Girls Can Be Doctors Too – Even in Victorian London
While in London, I visited the Elizabeth Garrett Anderson Gallery. The gallery is the restored first floor ward and entrance to the Elizabeth Garrett Anderson Hospital and contains fascinating information and displays about England’s first female physicians. Who was Elizabeth Garrett Anderson?
Elizabeth Garrett Anderson was one of England’s first female physicians. She helped found hospitals for impoverished women and co-founded the first medical school for women in London. She paved the way for ambitious women, like Abbie Sharp in my Ripper series, who wanted to be doctors. During Abbie Sharp’s era, Dr. Anderson’s hospital was called the New Hospital for Women and was renamed later the Elizabeth Garrett Anderson Hospital. Dr. Anderson’s charity hospital for women was similar to Whitechapel Hospital in Ripper, except that all of the physicians and nurses were women.
In Ripper, Lady Westfield wishes for Abbie to volunteer at Whitechapel Hospital because it is “vogue” for young women to participate in “charitable services.” Victorian women, when they did work outside the home, were expected be philanthropic, merely caregivers extending their “innate” nurturing qualities to the public. Dr. Elizabeth Garrett Anderson firmly distanced herself and her medical students from this stereotype. In 1867, Dr. Anderson stated, “I am strongly in favor of taking the work done by women out of the region of philanthropy. Of course, the real motive of anyone doing the work I do is the desire to gain knowledge. You are glad, and incidentally the poor are cured.” By the 1880’s her medical school was every bit as rigorous and professional as medical schools for men; her female medical students would have studied in New Hospital’s operating theater and surgical wards, completing their clinicals at the Royal Free Hospital.
New Hospital for Women
Most of the hospitals during the Victorian period were unsanitary and unpleasant. Dr. Anderson was very concerned that her hospital was well-ventilated and bright. Dr. Anderson’s sister, the celebrated interior designer Agnes Garrett, designed many of the rooms and fireplaces in the hospital, using blue as a calming accent. Lovely blue print tiles frame the fireplace in the entrance hall and accented the walls in the wards. Hospital beds were well-spaced, large windows cast light throughout the rooms, and fresh flowers rested near beds.

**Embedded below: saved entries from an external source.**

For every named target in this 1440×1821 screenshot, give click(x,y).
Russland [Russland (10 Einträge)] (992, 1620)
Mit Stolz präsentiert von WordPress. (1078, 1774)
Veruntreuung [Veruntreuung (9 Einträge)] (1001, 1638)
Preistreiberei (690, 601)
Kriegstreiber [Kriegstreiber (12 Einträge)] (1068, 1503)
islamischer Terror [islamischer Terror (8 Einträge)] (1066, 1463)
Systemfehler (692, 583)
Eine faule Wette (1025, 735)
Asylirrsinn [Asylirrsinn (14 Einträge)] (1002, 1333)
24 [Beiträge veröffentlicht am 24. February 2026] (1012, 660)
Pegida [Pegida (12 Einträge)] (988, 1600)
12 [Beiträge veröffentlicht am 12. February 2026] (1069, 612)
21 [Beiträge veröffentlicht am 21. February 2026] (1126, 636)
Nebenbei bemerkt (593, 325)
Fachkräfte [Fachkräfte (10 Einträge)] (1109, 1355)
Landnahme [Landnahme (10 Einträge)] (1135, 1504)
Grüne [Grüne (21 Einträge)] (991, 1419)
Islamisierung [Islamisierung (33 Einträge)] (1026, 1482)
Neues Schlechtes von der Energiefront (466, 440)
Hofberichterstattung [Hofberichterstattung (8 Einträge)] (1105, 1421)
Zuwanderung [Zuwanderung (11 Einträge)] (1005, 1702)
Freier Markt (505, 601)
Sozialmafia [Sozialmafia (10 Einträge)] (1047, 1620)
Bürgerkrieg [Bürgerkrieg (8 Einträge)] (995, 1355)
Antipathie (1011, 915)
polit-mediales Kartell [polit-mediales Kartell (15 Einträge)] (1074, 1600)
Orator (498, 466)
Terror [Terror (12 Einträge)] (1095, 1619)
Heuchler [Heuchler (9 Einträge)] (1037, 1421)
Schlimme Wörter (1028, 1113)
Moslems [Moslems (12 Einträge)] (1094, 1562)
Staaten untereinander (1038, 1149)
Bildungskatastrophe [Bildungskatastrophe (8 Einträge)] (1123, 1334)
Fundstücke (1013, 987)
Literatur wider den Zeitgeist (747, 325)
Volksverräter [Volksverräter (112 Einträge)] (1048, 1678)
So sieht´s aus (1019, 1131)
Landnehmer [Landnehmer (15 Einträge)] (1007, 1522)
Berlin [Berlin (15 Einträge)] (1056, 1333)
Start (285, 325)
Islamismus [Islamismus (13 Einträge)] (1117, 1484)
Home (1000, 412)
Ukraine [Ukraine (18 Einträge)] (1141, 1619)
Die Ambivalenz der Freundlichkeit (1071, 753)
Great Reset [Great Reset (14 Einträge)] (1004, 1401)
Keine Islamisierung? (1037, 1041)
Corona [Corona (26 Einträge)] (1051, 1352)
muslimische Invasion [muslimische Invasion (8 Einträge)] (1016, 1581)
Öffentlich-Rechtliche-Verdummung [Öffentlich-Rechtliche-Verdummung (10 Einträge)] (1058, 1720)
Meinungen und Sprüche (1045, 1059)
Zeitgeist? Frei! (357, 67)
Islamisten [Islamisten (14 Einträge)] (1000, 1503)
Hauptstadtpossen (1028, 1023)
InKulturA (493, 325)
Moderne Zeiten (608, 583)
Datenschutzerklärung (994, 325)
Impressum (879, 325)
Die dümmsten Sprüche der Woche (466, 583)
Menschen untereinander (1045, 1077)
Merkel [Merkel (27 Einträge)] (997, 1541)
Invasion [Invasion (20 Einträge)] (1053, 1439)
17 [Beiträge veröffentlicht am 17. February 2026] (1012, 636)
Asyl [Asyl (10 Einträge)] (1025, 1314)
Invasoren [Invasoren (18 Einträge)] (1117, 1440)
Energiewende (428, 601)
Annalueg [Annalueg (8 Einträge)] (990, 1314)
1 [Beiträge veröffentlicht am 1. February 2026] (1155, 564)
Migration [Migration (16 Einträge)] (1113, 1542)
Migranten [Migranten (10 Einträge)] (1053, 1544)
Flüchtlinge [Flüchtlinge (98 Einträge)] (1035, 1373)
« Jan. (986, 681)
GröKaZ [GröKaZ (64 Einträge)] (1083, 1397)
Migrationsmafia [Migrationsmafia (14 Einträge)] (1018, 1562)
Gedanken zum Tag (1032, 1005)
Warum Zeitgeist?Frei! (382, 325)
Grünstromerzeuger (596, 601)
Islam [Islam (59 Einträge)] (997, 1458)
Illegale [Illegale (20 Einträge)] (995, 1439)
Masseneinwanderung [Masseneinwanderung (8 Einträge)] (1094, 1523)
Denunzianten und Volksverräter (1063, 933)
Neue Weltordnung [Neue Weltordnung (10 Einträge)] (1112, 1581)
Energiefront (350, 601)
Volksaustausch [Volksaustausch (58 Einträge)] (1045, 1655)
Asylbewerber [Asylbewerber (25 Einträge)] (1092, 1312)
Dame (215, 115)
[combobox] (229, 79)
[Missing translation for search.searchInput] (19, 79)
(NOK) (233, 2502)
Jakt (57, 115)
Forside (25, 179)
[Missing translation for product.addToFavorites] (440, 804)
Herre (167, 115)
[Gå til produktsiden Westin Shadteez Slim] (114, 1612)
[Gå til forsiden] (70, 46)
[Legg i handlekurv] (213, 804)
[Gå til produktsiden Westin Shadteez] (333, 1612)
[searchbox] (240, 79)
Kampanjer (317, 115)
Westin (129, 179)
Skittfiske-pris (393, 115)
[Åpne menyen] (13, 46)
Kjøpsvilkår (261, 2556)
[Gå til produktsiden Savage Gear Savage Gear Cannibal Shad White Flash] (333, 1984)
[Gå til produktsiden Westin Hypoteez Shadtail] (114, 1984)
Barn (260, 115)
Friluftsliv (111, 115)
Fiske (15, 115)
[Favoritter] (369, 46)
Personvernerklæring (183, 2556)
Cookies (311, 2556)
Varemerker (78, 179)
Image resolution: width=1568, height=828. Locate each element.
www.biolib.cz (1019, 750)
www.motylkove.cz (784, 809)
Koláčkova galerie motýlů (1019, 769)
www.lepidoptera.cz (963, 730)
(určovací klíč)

The bag in the photograph is similar to the type of medical bags that Elizabeth Garrett Anderson would have used to visit patients outside of the hospital. It would have contained medicine bottles, syringes, any instruments necessary for a house call. The photograph of the entrance hall to the hospital looks exactly as it would have during Abbie Sharp’s time at New Hospital with the exception of an enormous statue that Anderson likely gave to one of the hospital’s donors. The doll in the photograph was used during the 1930’s to teach female medical students.
The Elizabeth Garrett Anderson Hospital and India
Dr. Anderson’s hospital not only improved the lives of Londoners, but as the hospital grew, her physicians traveled internationally. Strict cultural rules in India prevented women from being cared for by male physicians. Particularly, after New Hospital became the Elizabeth Garrett Anderson Hospital, many qualified female medical students worked as physicians in India after completing their degrees.
Elizabeth Garrett Anderson and the Suffragist Movement
Although one of Dr. Anderson’s sisters, Millicent Fawcett, was an active suffragist, Anderson herself didn’t participate in the suffragist movement until her retirement. She worried that too many ties to the campaign would harm the reputation of her hospital, and it was a savvy political move, particularly since New Hospital relied so much on donations. Nonetheless, her work demonstrated her unceasing belief in the essential equality of genders.